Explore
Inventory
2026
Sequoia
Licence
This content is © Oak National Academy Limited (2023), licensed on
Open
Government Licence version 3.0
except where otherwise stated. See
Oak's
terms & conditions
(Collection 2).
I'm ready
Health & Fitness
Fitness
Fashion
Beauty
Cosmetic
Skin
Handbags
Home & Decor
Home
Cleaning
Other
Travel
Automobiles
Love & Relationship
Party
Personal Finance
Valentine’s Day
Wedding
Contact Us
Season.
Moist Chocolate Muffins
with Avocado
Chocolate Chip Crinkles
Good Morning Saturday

---

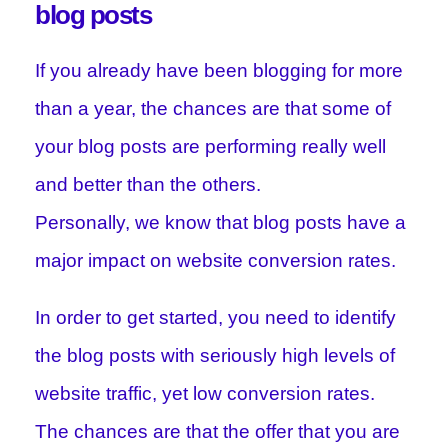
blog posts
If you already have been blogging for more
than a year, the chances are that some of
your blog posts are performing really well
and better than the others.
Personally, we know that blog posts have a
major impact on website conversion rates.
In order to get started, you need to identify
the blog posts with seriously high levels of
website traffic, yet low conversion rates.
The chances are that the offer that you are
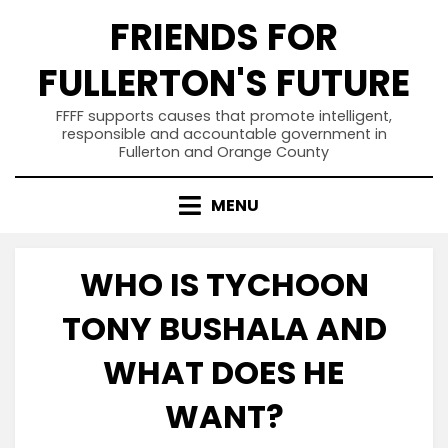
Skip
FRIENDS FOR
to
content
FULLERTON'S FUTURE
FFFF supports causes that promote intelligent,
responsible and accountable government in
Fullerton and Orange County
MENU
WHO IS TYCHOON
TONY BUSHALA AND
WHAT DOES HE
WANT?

▸ **About this task**
The word to look for is "have"; copy out every line of the entries that holds it.

▸ **Exercise solution**
If you already have been blogging for more
Personally, we know that blog posts have a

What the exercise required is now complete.